- _The task_: Scan the listing below. Copy each line that contains "header".

- _Stored data_:
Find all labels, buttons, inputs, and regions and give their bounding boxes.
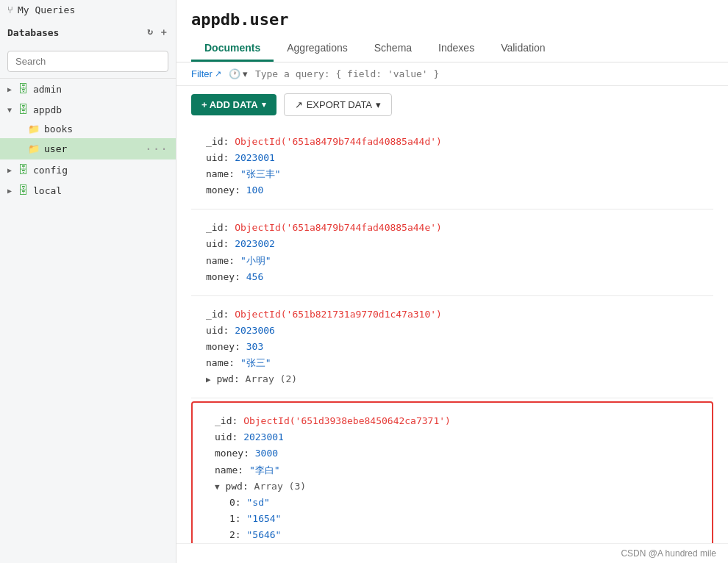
query-toolbar: Filter ↗ 🕐 ▾ — [176, 62, 728, 86]
sidebar: ⑂ My Queries Databases ↻ ＋ ▶ 🗄 admin ▼ 🗄… — [0, 0, 176, 563]
tab-aggregations[interactable]: Aggregations — [274, 36, 361, 62]
field-money: money: 456 — [191, 269, 713, 285]
arrow-right-icon: ▶ — [7, 187, 12, 195]
db-icon: 🗄 — [18, 184, 29, 197]
sidebar-item-books[interactable]: 📁 books — [0, 120, 176, 138]
user-label: user — [44, 143, 140, 154]
add-data-label: + ADD DATA — [201, 99, 258, 110]
field-money: money: 303 — [191, 339, 713, 355]
tab-indexes[interactable]: Indexes — [425, 36, 488, 62]
appdb-label: appdb — [33, 104, 168, 115]
field-id: _id: ObjectId('651b821731a9770d1c47a310'… — [191, 306, 713, 323]
field-uid: uid: 2023006 — [191, 323, 713, 339]
field-money: money: 100 — [191, 182, 713, 198]
page-title: appdb.user — [191, 10, 713, 29]
field-uid: uid: 2023001 — [191, 150, 713, 166]
field-uid: uid: 2023002 — [191, 236, 713, 252]
db-icon: 🗄 — [18, 82, 29, 96]
action-bar: + ADD DATA ▾ ↗ EXPORT DATA ▾ — [176, 86, 728, 123]
field-pwd: ▶ pwd: Array (2) — [191, 371, 713, 387]
databases-header: Databases ↻ ＋ — [0, 20, 176, 45]
main-content: appdb.user Documents Aggregations Schema… — [176, 0, 728, 563]
document-card: _id: ObjectId('651a8479b744fad40885a44d'… — [191, 123, 713, 209]
pwd-item-1: 1: "1654" — [200, 511, 704, 527]
expand-icon[interactable]: ▶ — [206, 375, 211, 384]
pwd-item-2: 2: "5646" — [200, 527, 704, 543]
filter-link[interactable]: Filter ↗ — [191, 68, 221, 79]
my-queries-label: My Queries — [18, 4, 75, 15]
field-money: money: 3000 — [200, 445, 704, 462]
field-name: name: "张三" — [191, 355, 713, 371]
arrow-right-icon: ▶ — [7, 166, 12, 174]
clock-icon: 🕐 — [229, 68, 240, 79]
tab-validation[interactable]: Validation — [488, 36, 558, 62]
history-button[interactable]: 🕐 ▾ — [229, 68, 248, 79]
document-card-highlighted: _id: ObjectId('651d3938ebe8450642ca7371'… — [191, 401, 713, 543]
document-card: _id: ObjectId('651a8479b744fad40885a44e'… — [191, 209, 713, 295]
external-link-icon: ↗ — [215, 69, 221, 79]
add-data-button[interactable]: + ADD DATA ▾ — [191, 94, 276, 115]
field-name: name: "张三丰" — [191, 166, 713, 182]
databases-label: Databases — [7, 27, 59, 38]
refresh-icon[interactable]: ↻ — [147, 26, 153, 39]
folder-icon: 📁 — [28, 123, 40, 135]
sidebar-item-config[interactable]: ▶ 🗄 config — [0, 159, 176, 180]
document-card: _id: ObjectId('651b821731a9770d1c47a310'… — [191, 296, 713, 398]
local-label: local — [33, 185, 168, 196]
add-database-icon[interactable]: ＋ — [159, 26, 168, 39]
fork-icon: ⑂ — [7, 4, 13, 15]
field-name: name: "小明" — [191, 253, 713, 269]
arrow-down-icon: ▼ — [7, 106, 12, 114]
chevron-down-icon: ▾ — [262, 100, 266, 110]
chevron-down-icon: ▾ — [376, 99, 381, 110]
search-input[interactable] — [7, 51, 168, 72]
tab-schema[interactable]: Schema — [361, 36, 425, 62]
field-id: _id: ObjectId('651a8479b744fad40885a44d'… — [191, 134, 713, 150]
books-label: books — [44, 123, 168, 135]
pwd-item-0: 0: "sd" — [200, 495, 704, 511]
sidebar-item-local[interactable]: ▶ 🗄 local — [0, 180, 176, 201]
field-uid: uid: 2023001 — [200, 429, 704, 445]
field-pwd: ▼ pwd: Array (3) — [200, 478, 704, 495]
more-options-icon[interactable]: ··· — [145, 142, 168, 156]
expand-icon[interactable]: ▼ — [215, 482, 220, 492]
admin-label: admin — [33, 84, 168, 95]
main-header: appdb.user Documents Aggregations Schema… — [176, 0, 728, 62]
tab-documents[interactable]: Documents — [191, 36, 274, 62]
export-data-label: EXPORT DATA — [307, 99, 372, 110]
field-id: _id: ObjectId('651a8479b744fad40885a44e'… — [191, 220, 713, 236]
arrow-right-icon: ▶ — [7, 85, 12, 93]
my-queries-item[interactable]: ⑂ My Queries — [0, 0, 176, 20]
export-data-button[interactable]: ↗ EXPORT DATA ▾ — [284, 93, 392, 116]
sidebar-item-appdb[interactable]: ▼ 🗄 appdb — [0, 99, 176, 120]
search-container — [0, 45, 176, 79]
db-icon: 🗄 — [18, 103, 29, 116]
export-icon: ↗ — [295, 99, 303, 110]
folder-icon: 📁 — [28, 143, 40, 154]
sidebar-item-admin[interactable]: ▶ 🗄 admin — [0, 79, 176, 99]
dropdown-arrow-icon: ▾ — [243, 68, 248, 79]
query-input[interactable] — [255, 68, 713, 79]
field-name: name: "李白" — [200, 462, 704, 478]
sidebar-item-user[interactable]: 📁 user ··· — [0, 138, 176, 159]
documents-area: _id: ObjectId('651a8479b744fad40885a44d'… — [176, 123, 728, 543]
databases-actions: ↻ ＋ — [147, 26, 168, 39]
tab-bar: Documents Aggregations Schema Indexes Va… — [191, 36, 713, 62]
field-id: _id: ObjectId('651d3938ebe8450642ca7371'… — [200, 413, 704, 429]
filter-label: Filter — [191, 68, 213, 79]
db-icon: 🗄 — [18, 163, 29, 176]
watermark: CSDN @A hundred mile — [176, 543, 728, 563]
config-label: config — [33, 165, 168, 176]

- _Answer to the exercise_:
databases-header: Databases ↻ ＋ — [0, 20, 176, 45]
main-header: appdb.user Documents Aggregations Schema… — [176, 0, 728, 62]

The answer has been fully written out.